> [The problem]: Except for the pictures, write out all the records that follow exactly.
[[ Data for review, beginning ]]
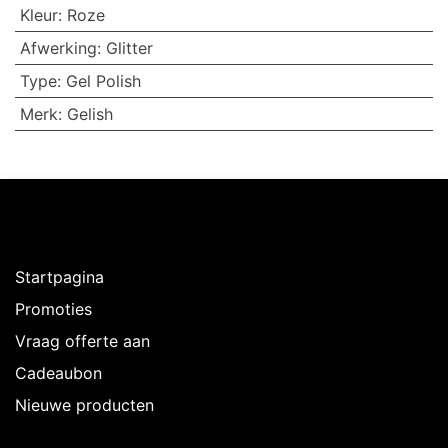
Kleur
:
Roze
Afwerking
:
Glitter
Type
:
Gel Polish
Merk
:
Gelish
Ontdekken
Startpagina
Promoties
Vraag offerte aan
Cadeaubon
Nieuwe producten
[[ Data for review, end ]]
> [Reply]:
Kleur
:
Roze
Afwerking
:
Glitter
Type
:
Gel Polish
Merk
:
Gelish
Ontdekken
Startpagina
Promoties
Vraag offerte aan
Cadeaubon
Nieuwe producten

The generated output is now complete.